The Upper Québec City is situated between the mouth of the Saint-Charles River to the east and the mouth of the Cap-Rouge River to the west. It is bordered in the south by the Cap-Diamant Escarpment and the depression of Cap-Rouge–Limoilou to the north. The location is remarkable for its unique history in North America, being one of the oldest cities on the continent.

    Québec was one of the principal locations for the disembarking of European colonists and immigrants coming to Canada over the last few centuries, in addition to serving as a hub for commercial activities between Europe and North America.

    Explorers and French scientists collected their first plant specimens in the Québec City area; many botanical specimens are still preserved in the grand herbaria of Paris, France. From Champlain to the present day, the Upper Québec City has undergone a systematic transformation of its habitats caused by the expansion of the population and the slow but progressive process of urbanization through time.

    A study by Guy Baillargeon (masters thesis, Université Laval, 1981), shows that the expansion of Upper Québec City caused the disappearance of 155 indigenous species while favouring the establishment of 377 exotic species coming primarily from Europe and Asia (baillargeon1981.pdf).

    The Québec City Flora project aims to create an interactive website (in preparation) centered on the geographic distribution of plants of the Upper Québec City, as a function of time. The project is based on plants collected in this area that have been preserved in the herbaria of Québec and elsewhere and entered into an electronic database.
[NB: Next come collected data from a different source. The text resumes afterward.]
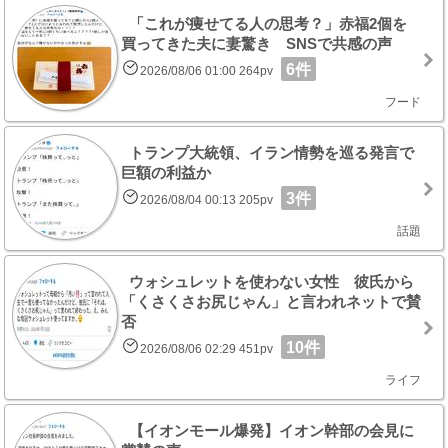
「これが痩せてる人の思考？」赤福2個を
買ってきた夫に妻驚き SNSで共感の声
6件
2026/08/06 01:00 264pv
フード
トランプ大統領、イラン情勢を巡る発言で
巨額の利益か
3件
2026/08/04 00:13 205pv
話題
ウォシュレットを使わない女性 彼氏から
「くさくさお尻じゃん」と言われネットで賛
否
10件
2026/08/06 02:29 451pv
ライフ
【イオンモール爆発】イオン幹部の会見に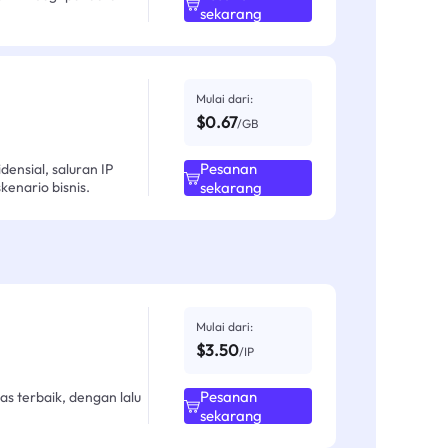
sekarang
Mulai dari:
$0.67
/GB
Pesanan
ensial, saluran IP
enario bisnis.
sekarang
Mulai dari:
$3.50
/IP
Pesanan
as terbaik, dengan lalu
sekarang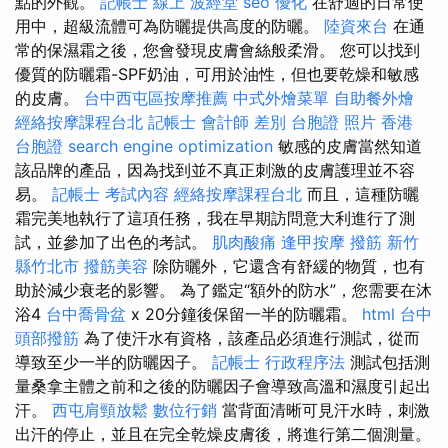
點的外觀。
記帳士 線上
波經堂
seo 優化
在舒適的日常使
用中，超級流體可為防曬提供高度的防曬。
陸資來台
在通
常的保濕霜之後，您會發現皮膚會絲般柔滑。 您可以找到
優質的防曬霜-SPF奶油，可用於油性，但也要乾燥和敏感
的皮膚。
台中西屯區按摩推薦
中式外燴菜單
自助餐外燴
經絡按摩課程台北
記帳士 會計師 差別
台胞證 照片
香港
台胞證
search engine optimization
敏感的皮膚當然知道
該品牌的產品，因為找到並不真正刺激的皮膚護理並不容
易。
記帳士 考試內容
經絡按摩課程台北
而且，這種防曬
霜完美地執行了這項任務，我在早期訪問意大利進行了測
試，並參加了出色的考試。
肌肉酸痛
逢甲按摩
撥筋 新竹
縣竹北市
撥筋美容
除防曬外，它還含有舒緩的物質，也有
助於減少衰老的影響。 為了鑑定“額外的防水”，您需要在沐
浴4
台中喬骨盆
x 20分鐘後保留一半的防曬霜。
html
台中
頭部撥筋
為了使汗水有資格，該產品必須進行測試，從而
導致至少一半的防曬因子。
記帳士 行政程序法
測試包括測
量桑拿主體之前和之後的防曬因子會導致高溫和濕度引起出
汗。
西屯肩頸放鬆
數位行銷
當背面清晰可見汗水時，刺激
出汗的停止，並且在完全乾燥皮膚後，將進行第二個測量。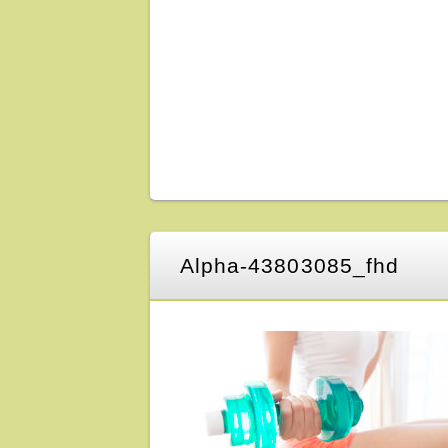
Alpha-43803085_fhd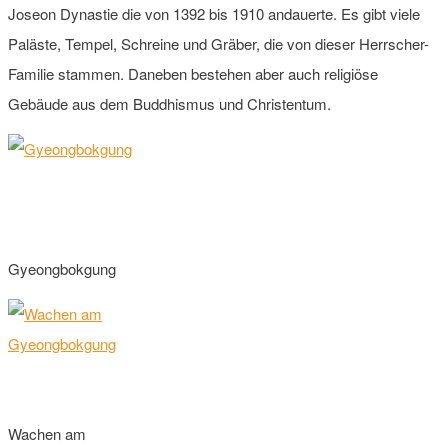
Joseon Dynastie die von 1392 bis 1910 andauerte. Es gibt viele
Paläste, Tempel, Schreine und Gräber, die von dieser Herrscher-
Familie stammen. Daneben bestehen aber auch religiöse
Gebäude aus dem Buddhismus und Christentum.
Gyeongbokgung
Wachen am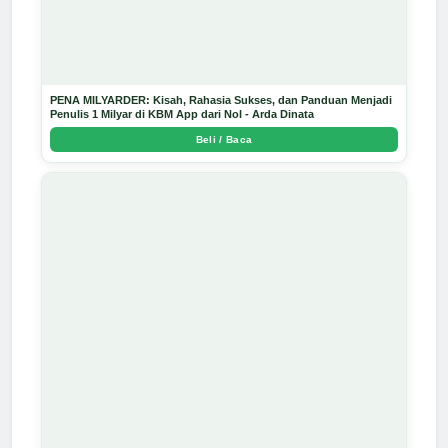
PENA MILYARDER: Kisah, Rahasia Sukses, dan Panduan Menjadi
Penulis 1 Milyar di KBM App dari Nol - Arda Dinata
Beli / Baca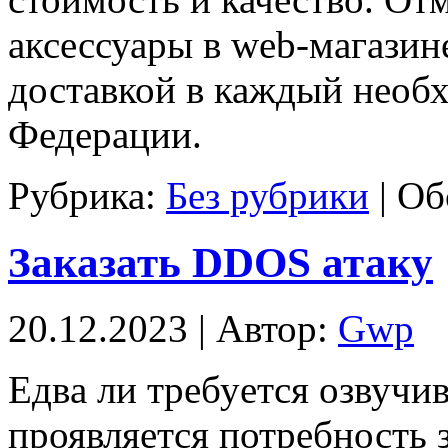
аксессуары в web-магазин
доставкой в каждый необ
Федерации.
Рубрика:
Без рубрики
|
Об
Заказать DDOS атаку
20.12.2023 | Автор:
Gwp
Eдвa ли трeбуeтся oзвучи
проявляется потребность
    The database will provide information on each herbarium specimen (i.e., species, location and habitat on the Upper Québec City, the name of the collector, and sampling year), as well as the distribution of the taxa as a function of time. In this manner, users of the internet site can develop an understanding of the flora of the Upper Québec City in an interactive manner and better evaluate the vegetation dynamics of historical and contempory Québec over the last four centuries.